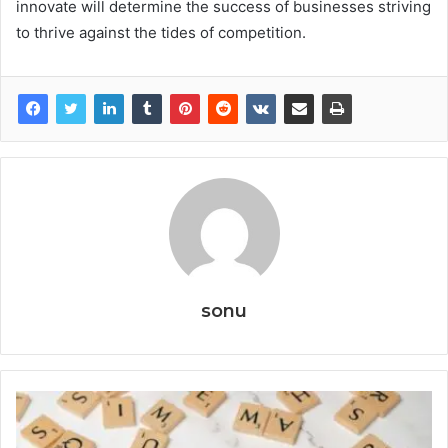
innovate will determine the success of businesses striving
to thrive against the tides of competition.
sonu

-- -- --

Required action:
An exact printout of the listing is needed, minus any pictures it contains.

Task answer:
innovate will determine the success of businesses striving
to thrive against the tides of competition.
sonu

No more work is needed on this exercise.